Burton RAB., Rog-Zielinska EA., Corbett AD., Peyronnet R., Bodi I., Fink M., Sheldon J., Hoenger A., Calaghan SC., Bub G., Kohl P.
Caveolae are signal transduction centers, yet their subcellular distribution and preservation in cardiac myocytes after cell isolation are not well documented. Here, we quantify caveolae located within 100 nm of the outer cell surface membrane in rabbit single-ventricular cardiomyocytes over 8 h post-isolation and relate this to the presence of caveolae in intact tissue. Hearts from New Zealand white rabbits were either chemically fixed by coronary perfusion or enzymatically digested to isolate ventricular myocytes, which were subsequently fixed at 0, 3, and 8 h post-isolation. In live cells, the patch-clamp technique was used to measure whole-cell plasma membrane capacitance, and in fixed cells, caveolae were quantified by transmission electron microscopy.
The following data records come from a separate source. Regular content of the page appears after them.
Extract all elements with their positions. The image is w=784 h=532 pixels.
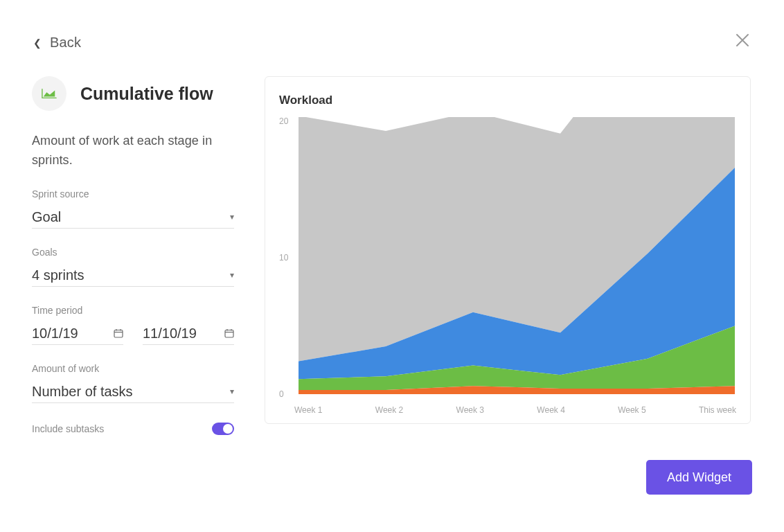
back-label: Back: [50, 35, 81, 51]
amount-select[interactable]: Number of tasks ▾: [32, 381, 234, 403]
x-tick: Week 5: [618, 405, 645, 415]
close-icon: [734, 32, 751, 48]
goals-select[interactable]: 4 sprints ▾: [32, 265, 234, 287]
chart-card: Workload 01020 Week 1Week 2Week 3Week 4W…: [265, 76, 751, 424]
chevron-down-icon: ▾: [230, 387, 234, 396]
x-tick: Week 2: [375, 405, 403, 415]
field-value: Number of tasks: [32, 384, 133, 400]
y-tick: 20: [279, 116, 288, 126]
x-tick: This week: [699, 405, 736, 415]
date-start-value: 10/1/19: [32, 326, 78, 342]
field-amount-of-work: Amount of work Number of tasks ▾: [32, 363, 234, 403]
field-label: Goals: [32, 247, 234, 258]
include-subtasks-toggle[interactable]: [212, 423, 234, 435]
config-panel: Cumulative flow Amount of work at each s…: [32, 76, 234, 435]
svg-rect-4: [225, 330, 233, 338]
chevron-down-icon: ▾: [230, 212, 234, 222]
x-tick: Week 4: [537, 405, 564, 415]
field-label: Time period: [32, 305, 234, 316]
panel-title: Cumulative flow: [80, 84, 213, 104]
chart-title: Workload: [279, 94, 736, 107]
field-label: Amount of work: [32, 363, 234, 374]
date-end-value: 11/10/19: [143, 326, 197, 342]
add-widget-button[interactable]: Add Widget: [646, 460, 752, 495]
back-button[interactable]: ❮ Back: [33, 35, 81, 51]
y-tick: 10: [279, 253, 288, 263]
x-tick: Week 1: [294, 405, 322, 415]
toggle-label: Include subtasks: [32, 423, 104, 434]
date-start-input[interactable]: 10/1/19: [32, 323, 123, 345]
calendar-icon: [224, 328, 234, 338]
chart-area: 01020 Week 1Week 2Week 3Week 4Week 5This…: [279, 117, 736, 415]
panel-subtitle: Amount of work at each stage in sprints.: [32, 132, 234, 170]
field-time-period: Time period 10/1/19 11/10/19: [32, 305, 234, 345]
field-sprint-source: Sprint source Goal ▾: [32, 188, 234, 229]
area-chart: [292, 117, 736, 398]
chevron-left-icon: ❮: [33, 37, 42, 48]
x-tick: Week 3: [456, 405, 484, 415]
field-value: 4 sprints: [32, 267, 84, 283]
field-label: Sprint source: [32, 188, 234, 200]
area-chart-icon: [32, 76, 66, 111]
x-axis-ticks: Week 1Week 2Week 3Week 4Week 5This week: [294, 405, 736, 415]
field-value: Goal: [32, 209, 61, 225]
calendar-icon: [114, 328, 123, 338]
add-widget-label: Add Widget: [667, 470, 731, 485]
chevron-down-icon: ▾: [230, 270, 234, 280]
close-button[interactable]: [731, 29, 754, 51]
panel-title-row: Cumulative flow: [32, 76, 234, 111]
y-tick: 0: [279, 389, 284, 399]
date-end-input[interactable]: 11/10/19: [143, 323, 234, 345]
sprint-source-select[interactable]: Goal ▾: [32, 206, 234, 229]
svg-rect-0: [114, 330, 123, 338]
field-include-subtasks: Include subtasks: [32, 423, 234, 435]
field-goals: Goals 4 sprints ▾: [32, 247, 234, 287]
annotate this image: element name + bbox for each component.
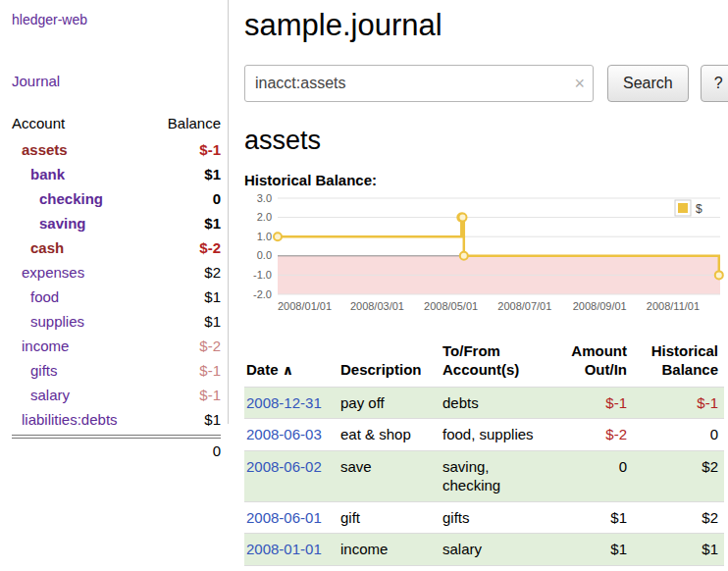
sidebar-item-journal[interactable]: Journal — [12, 73, 221, 89]
balance-header-line2: Balance — [635, 361, 718, 380]
app-root: hledger-web Journal Account Balance asse… — [0, 0, 728, 566]
account-row: assets$-1 — [12, 137, 221, 162]
transaction-amount: $1 — [560, 501, 633, 534]
account-balance: 0 — [213, 186, 221, 211]
register-header-date[interactable]: Date ∧ — [244, 338, 338, 387]
account-balance: $-1 — [199, 383, 221, 407]
account-row: salary$-1 — [12, 383, 221, 407]
transaction-balance: $2 — [633, 450, 724, 501]
accounts-list: assets$-1bank$1checking0saving$1cash$-2e… — [12, 137, 221, 432]
account-row: checking0 — [12, 186, 221, 211]
account-row: bank$1 — [12, 162, 221, 186]
accounts-total-value: 0 — [213, 442, 221, 459]
x-tick-label: 2008/11/01 — [647, 300, 700, 312]
accounts-header-line1: To/From — [442, 342, 554, 361]
account-balance: $-2 — [199, 334, 221, 358]
transaction-date-link[interactable]: 2008-01-01 — [246, 541, 322, 557]
data-point-marker — [274, 233, 282, 240]
register-row: 2008-01-01incomesalary$1$1 — [244, 534, 724, 566]
account-link[interactable]: cash — [12, 235, 64, 260]
y-tick-label: 0.0 — [257, 249, 272, 261]
account-balance: $2 — [204, 260, 221, 285]
account-row: income$-2 — [12, 334, 221, 358]
account-link[interactable]: supplies — [12, 309, 84, 334]
transaction-description: eat & shop — [338, 419, 441, 451]
account-link[interactable]: liabilities:debts — [12, 407, 118, 432]
page-title: sample.journal — [244, 8, 728, 43]
data-point-marker — [459, 214, 467, 222]
account-balance: $1 — [204, 162, 221, 186]
transaction-description: gift — [338, 501, 441, 534]
search-form: × Search ? — [244, 65, 728, 102]
transaction-balance: $-1 — [633, 387, 724, 419]
historical-balance-chart: 3.02.01.00.0-1.0-2.02008/01/012008/03/01… — [244, 192, 728, 327]
account-link[interactable]: expenses — [12, 260, 84, 285]
account-row: supplies$1 — [12, 309, 221, 334]
register-header-row: Date ∧ Description To/From Account(s) Am… — [244, 338, 724, 387]
account-heading: assets — [244, 126, 728, 156]
x-tick-label: 2008/03/01 — [350, 300, 404, 312]
brand-link[interactable]: hledger-web — [12, 12, 221, 27]
x-tick-label: 2008/07/01 — [497, 300, 551, 312]
transaction-description: pay off — [338, 387, 441, 419]
y-tick-label: -1.0 — [253, 269, 272, 281]
accounts-header-account: Account — [12, 115, 65, 131]
account-balance: $1 — [204, 211, 221, 235]
account-row: food$1 — [12, 285, 221, 309]
clear-search-icon[interactable]: × — [574, 75, 585, 92]
accounts-header: Account Balance — [12, 115, 221, 137]
transaction-amount: $-2 — [560, 419, 633, 451]
account-row: saving$1 — [12, 211, 221, 235]
y-tick-label: 3.0 — [257, 192, 272, 204]
account-link[interactable]: saving — [12, 211, 86, 235]
legend-label: $ — [696, 202, 702, 216]
account-link[interactable]: gifts — [12, 358, 58, 383]
x-tick-label: 2008/09/01 — [573, 300, 627, 312]
register-header-description: Description — [338, 338, 441, 387]
account-balance: $-1 — [199, 358, 221, 383]
account-link[interactable]: assets — [12, 137, 68, 162]
help-button[interactable]: ? — [701, 65, 728, 102]
transaction-date-link[interactable]: 2008-12-31 — [246, 394, 322, 411]
transaction-accounts: salary — [441, 534, 560, 566]
legend-swatch — [678, 203, 688, 213]
account-link[interactable]: checking — [12, 186, 103, 211]
account-row: expenses$2 — [12, 260, 221, 285]
transaction-amount: $1 — [560, 534, 633, 566]
account-balance: $1 — [204, 407, 221, 432]
accounts-total-row: 0 — [12, 435, 221, 463]
sidebar: hledger-web Journal Account Balance asse… — [0, 0, 229, 566]
account-row: cash$-2 — [12, 235, 221, 260]
amount-header-line1: Amount — [562, 342, 627, 361]
search-box: × — [244, 65, 594, 102]
account-link[interactable]: salary — [12, 383, 70, 407]
register-row: 2008-06-02savesaving, checking0$2 — [244, 450, 724, 501]
account-row: liabilities:debts$1 — [12, 407, 221, 432]
date-header-label: Date — [246, 361, 279, 378]
transaction-description: save — [338, 450, 441, 501]
register-row: 2008-12-31pay offdebts$-1$-1 — [244, 387, 724, 419]
account-row: gifts$-1 — [12, 358, 221, 383]
account-link[interactable]: income — [12, 334, 69, 358]
transaction-date-link[interactable]: 2008-06-03 — [246, 426, 322, 442]
transaction-date-link[interactable]: 2008-06-02 — [246, 458, 322, 475]
chart-canvas: 3.02.01.00.0-1.0-2.02008/01/012008/03/01… — [244, 192, 724, 324]
transaction-amount: $-1 — [560, 387, 633, 419]
transaction-description: income — [338, 534, 441, 566]
x-tick-label: 2008/01/01 — [278, 300, 332, 312]
search-button[interactable]: Search — [607, 65, 689, 102]
transaction-accounts: saving, checking — [441, 450, 560, 501]
register-table: Date ∧ Description To/From Account(s) Am… — [244, 338, 724, 566]
search-input[interactable] — [244, 65, 594, 102]
account-link[interactable]: food — [12, 285, 59, 309]
transaction-date-link[interactable]: 2008-06-01 — [246, 509, 322, 526]
transaction-amount: 0 — [560, 450, 633, 501]
sort-asc-icon: ∧ — [283, 362, 293, 378]
transaction-accounts: food, supplies — [441, 419, 560, 451]
x-tick-label: 2008/05/01 — [424, 300, 478, 312]
account-link[interactable]: bank — [12, 162, 65, 186]
register-row: 2008-06-03eat & shopfood, supplies$-20 — [244, 419, 724, 451]
register-header-balance: Historical Balance — [633, 338, 724, 387]
account-balance: $-1 — [199, 137, 221, 162]
accounts-header-balance: Balance — [168, 115, 221, 131]
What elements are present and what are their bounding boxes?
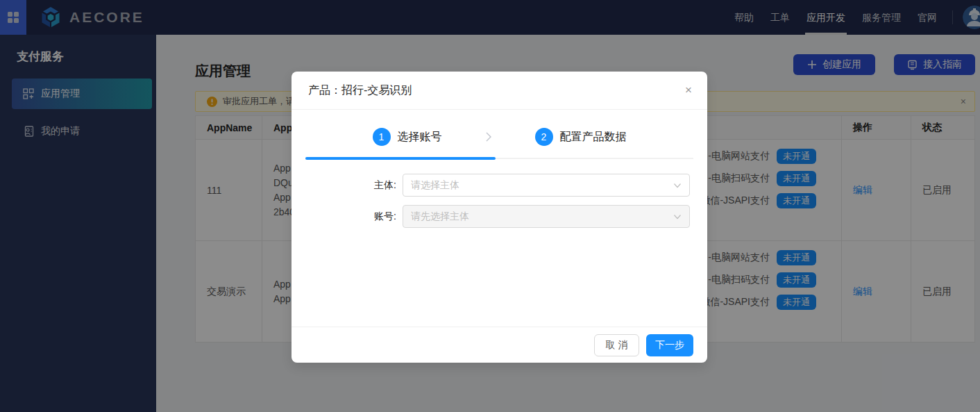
account-form: 主体: 请选择主体 账号: 请先选择主体 — [292, 174, 707, 228]
step-number: 1 — [373, 128, 391, 146]
account-form-row: 账号: 请先选择主体 — [292, 205, 707, 228]
product-modal: 产品：招行-交易识别 × 1 选择账号 2 配置产品数据 主体 — [292, 72, 707, 363]
subject-select[interactable]: 请选择主体 — [403, 174, 690, 197]
step-label: 选择账号 — [398, 130, 442, 145]
app-root: AECORE 帮助 工单 应用开发 服务管理 官网 支付服务 — [0, 0, 980, 412]
account-label: 账号: — [344, 211, 403, 223]
wizard-steps: 1 选择账号 2 配置产品数据 — [292, 128, 707, 146]
account-select[interactable]: 请先选择主体 — [403, 205, 690, 228]
modal-header: 产品：招行-交易识别 — [292, 72, 707, 110]
chevron-down-icon — [673, 181, 682, 193]
account-select-placeholder: 请先选择主体 — [411, 211, 469, 223]
step-configure-product: 2 配置产品数据 — [535, 128, 627, 146]
cancel-button[interactable]: 取 消 — [594, 334, 639, 356]
modal-close-icon[interactable]: × — [685, 84, 692, 96]
chevron-down-icon — [673, 212, 682, 224]
modal-title: 产品：招行-交易识别 — [308, 83, 412, 98]
subject-form-row: 主体: 请选择主体 — [292, 174, 707, 197]
step-select-account: 1 选择账号 — [373, 128, 442, 146]
subject-label: 主体: — [344, 179, 403, 192]
next-step-button[interactable]: 下一步 — [646, 334, 693, 356]
modal-footer: 取 消 下一步 — [292, 327, 707, 363]
steps-progress-track — [305, 157, 693, 160]
step-label: 配置产品数据 — [560, 130, 627, 145]
steps-progress-fill — [305, 157, 496, 160]
step-chevron-icon — [484, 131, 493, 143]
subject-select-placeholder: 请选择主体 — [411, 179, 459, 192]
step-number: 2 — [535, 128, 553, 146]
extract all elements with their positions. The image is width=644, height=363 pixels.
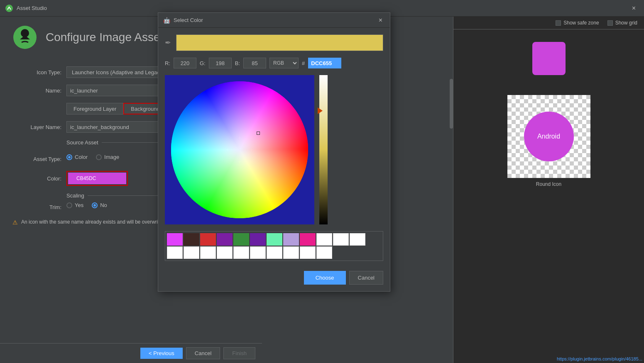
layer-name-label: Layer Name: xyxy=(12,124,66,130)
page-title: Configure Image Asset xyxy=(46,31,163,44)
dialog-title-text: Select Color xyxy=(174,17,376,23)
r-label: R: xyxy=(165,60,170,66)
preview-content: Android Round Icon xyxy=(453,29,644,200)
brightness-slider[interactable] xyxy=(319,75,328,224)
scroll-thumb[interactable] xyxy=(450,79,453,129)
swatch-green[interactable] xyxy=(233,233,249,246)
icon-preview-small xyxy=(532,42,566,75)
color-wheel-canvas[interactable] xyxy=(165,75,314,224)
show-safe-zone-checkbox[interactable] xyxy=(556,20,561,26)
radio-trim-no-circle xyxy=(92,202,98,208)
swatch-empty-4[interactable] xyxy=(167,246,183,259)
brightness-slider-container xyxy=(319,75,328,224)
window-close-button[interactable]: × xyxy=(629,3,639,14)
r-input[interactable] xyxy=(174,58,196,68)
round-icon-circle: Android xyxy=(524,112,574,161)
bottom-bar: < Previous Cancel Finish xyxy=(0,343,262,363)
swatches-container xyxy=(165,231,383,261)
g-label: G: xyxy=(200,60,206,66)
asset-type-radios: Color Image xyxy=(66,154,119,160)
color-wheel-container[interactable] xyxy=(165,75,314,224)
swatch-pink[interactable] xyxy=(167,233,183,246)
round-icon-labels: Round Icon xyxy=(536,181,561,187)
tab-foreground[interactable]: Foreground Layer xyxy=(66,103,123,115)
dialog-buttons: Choose Cancel xyxy=(165,268,383,285)
preview-panel: Show safe zone Show grid Android xyxy=(453,17,644,363)
swatch-empty-13[interactable] xyxy=(316,246,332,259)
color-preview-row: ✒ xyxy=(165,34,383,51)
radio-image-circle xyxy=(96,154,102,160)
radio-trim-no[interactable]: No xyxy=(92,202,107,208)
color-label: Color: xyxy=(12,175,66,182)
rgb-mode-select[interactable]: RGB HSB HSL xyxy=(269,58,299,68)
configure-icon xyxy=(12,25,37,50)
choose-button[interactable]: Choose xyxy=(304,271,346,285)
radio-image[interactable]: Image xyxy=(96,154,119,160)
dialog-android-icon: 🤖 xyxy=(163,17,170,24)
show-grid-label: Show grid xyxy=(615,20,637,26)
show-grid-option: Show grid xyxy=(607,20,637,26)
color-wheel-area xyxy=(165,75,383,224)
scroll-track[interactable] xyxy=(450,66,453,226)
select-color-dialog: 🤖 Select Color × ✒ R: G: B: xyxy=(158,12,390,292)
eyedropper-icon[interactable]: ✒ xyxy=(165,38,171,47)
radio-image-label: Image xyxy=(104,154,119,160)
title-bar-text: Asset Studio xyxy=(17,5,47,11)
dialog-body: ✒ R: G: B: RGB HSB HSL # xyxy=(158,28,390,291)
dialog-cancel-button[interactable]: Cancel xyxy=(349,271,383,285)
color-preview-bar xyxy=(176,34,383,51)
swatch-lavender[interactable] xyxy=(283,233,299,246)
radio-color[interactable]: Color xyxy=(66,154,88,160)
swatch-empty-2[interactable] xyxy=(333,233,349,246)
swatch-empty-8[interactable] xyxy=(233,246,249,259)
show-safe-zone-label: Show safe zone xyxy=(563,20,599,26)
color-hex-value: CB45DC xyxy=(76,175,96,181)
swatch-violet[interactable] xyxy=(250,233,266,246)
preview-options-bar: Show safe zone Show grid xyxy=(453,17,644,29)
round-icon-android-text: Android xyxy=(537,133,560,140)
svg-point-0 xyxy=(5,5,13,12)
g-input[interactable] xyxy=(209,58,232,68)
cancel-button[interactable]: Cancel xyxy=(186,347,220,359)
round-icon-label: Round Icon xyxy=(536,181,561,187)
dialog-close-button[interactable]: × xyxy=(376,16,385,25)
swatch-red[interactable] xyxy=(200,233,216,246)
asset-type-label: Asset Type: xyxy=(12,156,66,162)
swatch-mint[interactable] xyxy=(267,233,282,246)
android-round-icon-container: Android Round Icon xyxy=(507,95,590,187)
radio-trim-yes-label: Yes xyxy=(75,202,83,208)
finish-button[interactable]: Finish xyxy=(223,347,255,359)
swatch-empty-1[interactable] xyxy=(316,233,332,246)
radio-trim-yes-circle xyxy=(66,202,72,208)
b-label: B: xyxy=(235,60,240,66)
dialog-title-bar: 🤖 Select Color × xyxy=(158,13,390,28)
android-studio-icon xyxy=(5,4,13,12)
b-input[interactable] xyxy=(243,58,266,68)
swatch-purple[interactable] xyxy=(217,233,233,246)
radio-color-circle xyxy=(66,154,72,160)
swatch-empty-6[interactable] xyxy=(200,246,216,259)
hex-label: # xyxy=(302,60,305,66)
status-link: https://plugin.jetbrains.com/plugin/4618… xyxy=(557,356,642,361)
color-wheel-crosshair xyxy=(257,132,260,135)
round-icon-inner: Android xyxy=(537,133,560,140)
show-grid-checkbox[interactable] xyxy=(607,20,613,26)
swatch-empty-11[interactable] xyxy=(283,246,299,259)
swatch-empty-7[interactable] xyxy=(217,246,233,259)
warning-text: An icon with the same name already exist… xyxy=(21,219,164,225)
trim-label: Trim: xyxy=(12,204,66,210)
previous-button[interactable]: < Previous xyxy=(140,348,183,359)
swatch-empty-10[interactable] xyxy=(267,246,282,259)
warning-icon: ⚠ xyxy=(12,219,18,226)
swatch-brown[interactable] xyxy=(184,233,199,246)
name-label: Name: xyxy=(12,88,66,94)
swatch-empty-3[interactable] xyxy=(350,233,365,246)
swatch-empty-9[interactable] xyxy=(250,246,266,259)
swatch-empty-12[interactable] xyxy=(300,246,316,259)
swatch-empty-5[interactable] xyxy=(184,246,199,259)
radio-trim-yes[interactable]: Yes xyxy=(66,202,83,208)
main-window: Asset Studio × Configure Image Asset Ico… xyxy=(0,0,644,363)
color-swatch-button[interactable]: CB45DC xyxy=(68,173,126,184)
swatch-magenta[interactable] xyxy=(300,233,316,246)
hex-input[interactable] xyxy=(308,58,341,68)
Changes in cell-surface topology were assessed using scanning electron microscopy. In fixed ventricular myocardium, dual-axis electron tomography was used for three-dimensional reconstruction and analysis of caveolae in situ. The presence and distribution of surface-sarcolemmal caveolae in freshly isolated cells matches that of intact myocardium. With time, the number of surface-sarcolemmal caveolae decreases in isolated cardiomyocytes. This is associated with a gradual increase in whole-cell membrane capacitance. Concurrently, there is a significant increase in area, diameter, and circularity of sub-sarcolemmal mitochondria, indicative of swelling. In addition, electron tomography data from intact heart illustrate the regular presence of caveolae not only at the surface sarcolemma, but also on transverse-tubular membranes in ventricular myocardium. Thus, caveolae are dynamic structures, present both at surface-sarcolemmal and transverse-tubular membranes. After cell isolation, the number of surface-sarcolemmal caveolae decreases significantly within a time frame relevant for single-cell research. The concurrent increase in cell capacitance suggests that membrane incorporation of surface-sarcolemmal caveolae underlies this, but internalization and/or micro-vesicle loss to the extracellular space may also contribute. Given that much of the research into cardiac caveolae-dependent signaling utilizes isolated cells, and since caveolae-dependent pathways matter for a wide range of other study targets, analysis of isolated cell data should take the time post-isolation into account.